Lütfi Albayrak

LÜTFİ ALBAYRAK

Tarihi 8 Şubat 2015

Hayatımızdaki gibi gibiler

6 Otobüs yolculuğu operaya gitmek gibidir. Yerinden kalkmaz ve gürültü etmezsen, horlamadığın sürece uyumana kimse bir şey demez. Hatta tuvalete gitmen için ara bile verilir.

* Burnunu karıştırmak, sevişmek gibidir. Yaparken izlemekten çok utanırsın, gözlerden uzak yerlerde kimseye görünmeden yapmaya çalışırsın. Ama bir yandan da onu yapmaktan çok zevk alırsın.

* Aşk şekerli sakız gibidir. önceleri çok tatlıdır. Sonra tadı gider, yavanlaşır ve yormaya baslar. En sonunda bir kenara atılır. Bu sefer de insanın canı yeni bir tane ister bulamayınca kenarda sertleşen eskisine bile razı olunur.

* Nazizim Elvis Presley'in donu gibidir. Kullanıldığı zamanlarda bile sahibinden başka kimsenin işine yaramazken yıllar sonra hala peşinden koşan insanlar bulunur. 6 Kiralık katillik yapmak, karpuz satmak gibidir. İkisinde de kan çıkmazsa para alamazsınız.

* Evlilik decoder gibidir. evlenip de ona sahip olmak başlangıçta harika gibi gözükse de bir süre sonra o kadar masrafa değmediği düşünülmeye baslar.
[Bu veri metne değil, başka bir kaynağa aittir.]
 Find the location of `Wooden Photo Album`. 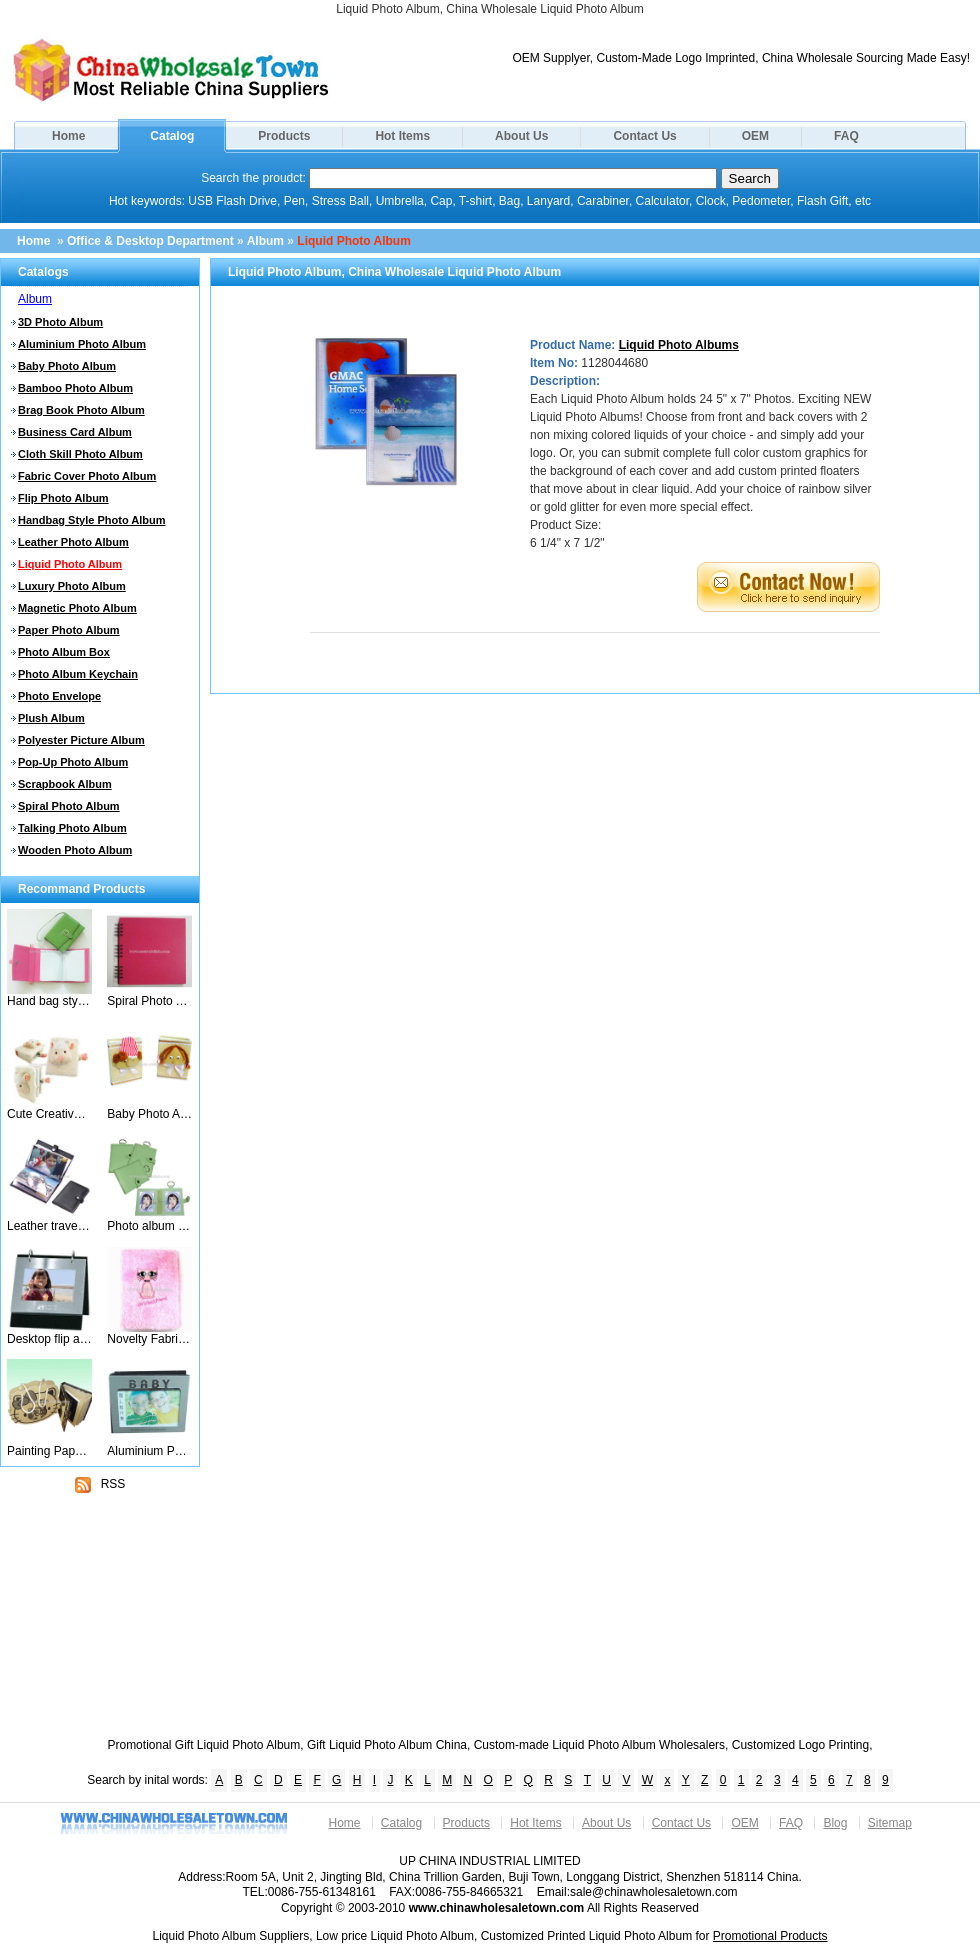 Wooden Photo Album is located at coordinates (75, 850).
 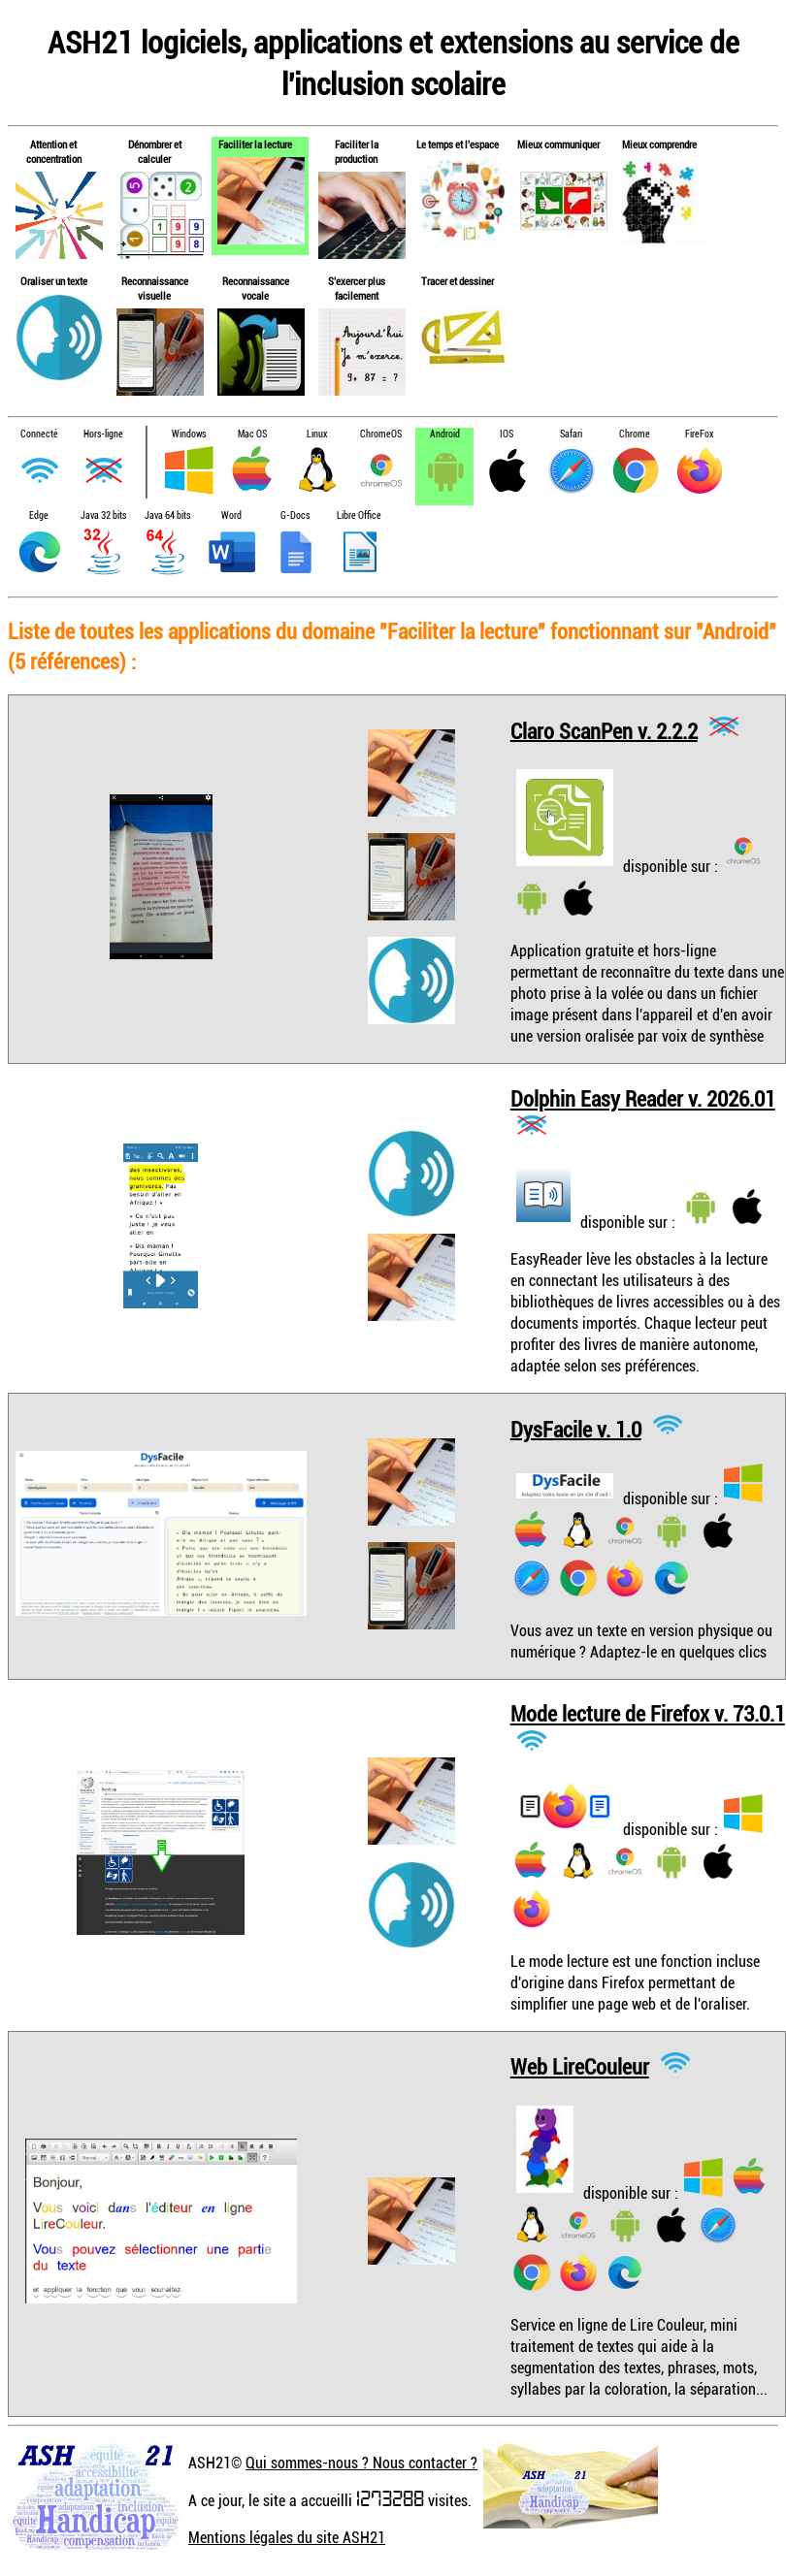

* Demokrasi Van gölü canavarı gibidir. Aslında yoktur, ama var olduğunu söyleyen bir sürü insan çıkar. O kadar ki, olmadığından emin olanlar bile
bazen şüpheye düşerler.

Ambulans
Temel, iki kulağı yanık vaziyette hastahaneye getirilmiş.
Doktor bu duruma şaşırıp sormuş:
-Nasıl oldu bu?
-Ütü yaparken telefon çaldı.
-Peki, diğer kulağın nasıl yandı?
-O da ambulans çağırırken yandı!

Gökdelen
Akıl hastanesinde bir gün delilerden biri koşarak doktorun yanına gelmiş:
"Doktor bey çabuk bizim koğuşa gelin", demiş.
Doktor gitmiş, delilerden bir tanesi kendini ayaklarından tavana asmış öylece duruyor.
Doktor, "ne bu" diye sormuş.
Doktoru çağırmaya giden deli cevaplamış:
"Doktor bey bu zır deli kendisini ampul sanıyor".
Doktor kızmış:
"Olur mu öyle şey hemen indirin onu aşağıya".
Yine aynı deli:
"Doktor bey o zaman da biz ışıksız kalırız".

AlkışlıYorum
Düğün için aldığım uzun elbisenin göğüs dekoltesinin fazlalığını 4 yaşındaki oğlumun şu sözleriyle anladım: "Anne sen çıplak mısın, sana bakmayım mı?"